Exhibits such as tools, wood blocks, drone footage over the super-dense Hong Kong, and a tower-like wooden sculpture by David Nash enliven what could have been simply a collection of visualisations, photos and models. There are also extensive quotes from timber champions such as Vancouver architect Michael Green, who is working on the design of tall timber towers in Paris, and Waugh Thistleton’s Andrew Waugh, who believes that just as reinforced concrete produced a new language for modernism, ‘we will discover a new architecture from timber’.

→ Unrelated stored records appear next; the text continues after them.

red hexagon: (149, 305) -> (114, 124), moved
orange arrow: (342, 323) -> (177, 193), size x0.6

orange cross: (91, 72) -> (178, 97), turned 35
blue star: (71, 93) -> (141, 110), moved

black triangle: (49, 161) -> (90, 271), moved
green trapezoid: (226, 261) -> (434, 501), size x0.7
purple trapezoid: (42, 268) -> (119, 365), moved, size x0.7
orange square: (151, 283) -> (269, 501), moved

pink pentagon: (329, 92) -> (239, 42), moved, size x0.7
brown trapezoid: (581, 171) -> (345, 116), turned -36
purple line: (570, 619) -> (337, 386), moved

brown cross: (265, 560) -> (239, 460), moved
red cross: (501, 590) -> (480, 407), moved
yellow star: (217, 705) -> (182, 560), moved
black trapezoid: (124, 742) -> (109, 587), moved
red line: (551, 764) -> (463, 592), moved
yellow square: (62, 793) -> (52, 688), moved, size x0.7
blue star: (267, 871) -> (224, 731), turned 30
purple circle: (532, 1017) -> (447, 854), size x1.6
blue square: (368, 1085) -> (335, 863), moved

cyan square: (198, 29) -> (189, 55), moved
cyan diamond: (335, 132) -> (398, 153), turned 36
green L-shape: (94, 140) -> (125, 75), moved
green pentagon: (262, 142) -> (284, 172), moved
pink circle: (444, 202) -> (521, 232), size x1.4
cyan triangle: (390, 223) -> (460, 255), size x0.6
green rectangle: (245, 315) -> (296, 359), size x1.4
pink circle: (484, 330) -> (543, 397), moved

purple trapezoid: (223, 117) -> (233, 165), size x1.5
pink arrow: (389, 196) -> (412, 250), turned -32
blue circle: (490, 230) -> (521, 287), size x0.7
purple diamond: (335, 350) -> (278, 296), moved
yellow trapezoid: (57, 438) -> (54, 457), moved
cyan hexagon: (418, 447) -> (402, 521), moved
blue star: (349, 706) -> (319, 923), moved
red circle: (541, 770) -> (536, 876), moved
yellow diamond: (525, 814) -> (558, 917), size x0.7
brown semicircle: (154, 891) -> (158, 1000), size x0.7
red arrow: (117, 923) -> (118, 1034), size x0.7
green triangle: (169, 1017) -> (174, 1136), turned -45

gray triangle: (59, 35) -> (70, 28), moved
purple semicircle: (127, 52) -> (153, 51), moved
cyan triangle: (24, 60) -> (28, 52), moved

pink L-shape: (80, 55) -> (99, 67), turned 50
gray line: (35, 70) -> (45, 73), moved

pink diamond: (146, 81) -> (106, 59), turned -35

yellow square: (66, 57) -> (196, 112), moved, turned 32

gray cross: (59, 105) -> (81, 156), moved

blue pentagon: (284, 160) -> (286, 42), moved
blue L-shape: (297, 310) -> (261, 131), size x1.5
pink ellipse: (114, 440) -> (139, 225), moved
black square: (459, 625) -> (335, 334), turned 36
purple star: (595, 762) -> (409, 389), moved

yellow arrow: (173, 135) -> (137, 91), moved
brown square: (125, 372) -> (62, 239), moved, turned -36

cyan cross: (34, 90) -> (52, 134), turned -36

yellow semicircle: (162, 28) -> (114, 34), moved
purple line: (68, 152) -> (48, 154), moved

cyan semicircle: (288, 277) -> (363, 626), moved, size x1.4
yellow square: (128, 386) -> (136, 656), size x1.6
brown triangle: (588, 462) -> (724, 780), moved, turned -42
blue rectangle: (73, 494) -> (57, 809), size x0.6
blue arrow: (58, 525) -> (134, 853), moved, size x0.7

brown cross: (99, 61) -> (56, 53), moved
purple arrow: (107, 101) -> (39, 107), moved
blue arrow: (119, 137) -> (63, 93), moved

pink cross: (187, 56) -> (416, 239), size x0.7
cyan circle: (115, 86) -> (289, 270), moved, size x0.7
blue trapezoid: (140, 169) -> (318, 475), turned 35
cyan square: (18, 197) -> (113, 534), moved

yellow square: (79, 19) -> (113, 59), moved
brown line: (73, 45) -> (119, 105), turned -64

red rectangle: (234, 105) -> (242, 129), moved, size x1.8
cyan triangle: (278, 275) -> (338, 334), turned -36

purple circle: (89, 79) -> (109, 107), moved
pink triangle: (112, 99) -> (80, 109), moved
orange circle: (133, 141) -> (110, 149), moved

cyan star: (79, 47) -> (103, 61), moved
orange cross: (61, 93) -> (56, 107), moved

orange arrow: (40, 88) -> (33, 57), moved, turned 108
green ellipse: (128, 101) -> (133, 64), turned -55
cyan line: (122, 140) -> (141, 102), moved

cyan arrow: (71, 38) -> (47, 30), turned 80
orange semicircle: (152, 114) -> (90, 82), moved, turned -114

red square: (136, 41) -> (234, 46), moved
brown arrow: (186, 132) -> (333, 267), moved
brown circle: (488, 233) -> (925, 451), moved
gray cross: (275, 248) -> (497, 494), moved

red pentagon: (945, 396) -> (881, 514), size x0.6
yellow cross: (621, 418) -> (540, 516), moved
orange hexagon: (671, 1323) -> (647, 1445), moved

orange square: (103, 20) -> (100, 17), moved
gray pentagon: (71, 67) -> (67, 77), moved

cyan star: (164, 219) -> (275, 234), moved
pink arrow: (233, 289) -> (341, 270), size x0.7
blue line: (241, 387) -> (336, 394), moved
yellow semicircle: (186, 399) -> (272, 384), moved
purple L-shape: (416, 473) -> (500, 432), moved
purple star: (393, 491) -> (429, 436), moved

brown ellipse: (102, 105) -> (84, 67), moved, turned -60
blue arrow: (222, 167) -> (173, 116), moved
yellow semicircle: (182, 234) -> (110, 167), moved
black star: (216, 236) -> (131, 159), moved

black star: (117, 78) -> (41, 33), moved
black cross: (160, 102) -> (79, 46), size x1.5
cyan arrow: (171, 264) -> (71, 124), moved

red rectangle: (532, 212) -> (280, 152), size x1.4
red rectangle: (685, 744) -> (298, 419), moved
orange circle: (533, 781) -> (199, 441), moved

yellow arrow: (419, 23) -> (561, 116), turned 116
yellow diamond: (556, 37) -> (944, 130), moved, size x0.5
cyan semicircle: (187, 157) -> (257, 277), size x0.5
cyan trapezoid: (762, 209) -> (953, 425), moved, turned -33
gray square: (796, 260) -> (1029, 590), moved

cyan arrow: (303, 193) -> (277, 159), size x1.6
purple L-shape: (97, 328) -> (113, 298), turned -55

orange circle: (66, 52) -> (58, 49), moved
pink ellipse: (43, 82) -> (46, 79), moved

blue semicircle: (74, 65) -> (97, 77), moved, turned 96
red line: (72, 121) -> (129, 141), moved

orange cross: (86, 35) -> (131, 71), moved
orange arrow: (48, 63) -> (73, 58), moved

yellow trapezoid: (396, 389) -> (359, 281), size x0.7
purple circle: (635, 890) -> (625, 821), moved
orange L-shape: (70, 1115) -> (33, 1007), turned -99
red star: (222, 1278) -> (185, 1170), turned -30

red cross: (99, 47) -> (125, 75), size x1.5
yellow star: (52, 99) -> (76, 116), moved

The exhibition suggests that while high-rise wood buildings are obviously achievable, that doesn’t mean they have to be as tall as possible. Waugh suggests that people are generally most comfortable with lower rise buildings of 10-15 storeys. Timber architecture could also assist in the need for urban density by providing lightweight rooftop extensions.
But while there’s obviously plenty of research and project activity, the exhibition makes it clear that more needs to be done to change people’s perceptions so that they trust timber’s suitability for high rises, in particular its ability to withstand fire. Historical disasters, from the 1666 Great Fire of London to the Chicago Fire of 1871, and the more recent Grenfell Tower disaster, cast a long shadow.
‘We are so familiar with wood and have such an intimate relationship with it and yet it’s surrounded by prejudices,’ says Farrow.
She hopes the show will further debate and inspire young architects and designers to find out more about building high with timber:
‘It's a revolution that is still very much in its infancy.’
Timber Rising: Vertical Visions for the Cities of Tomorrow, until 19 May 2018, Roca London Gallery, London SW6.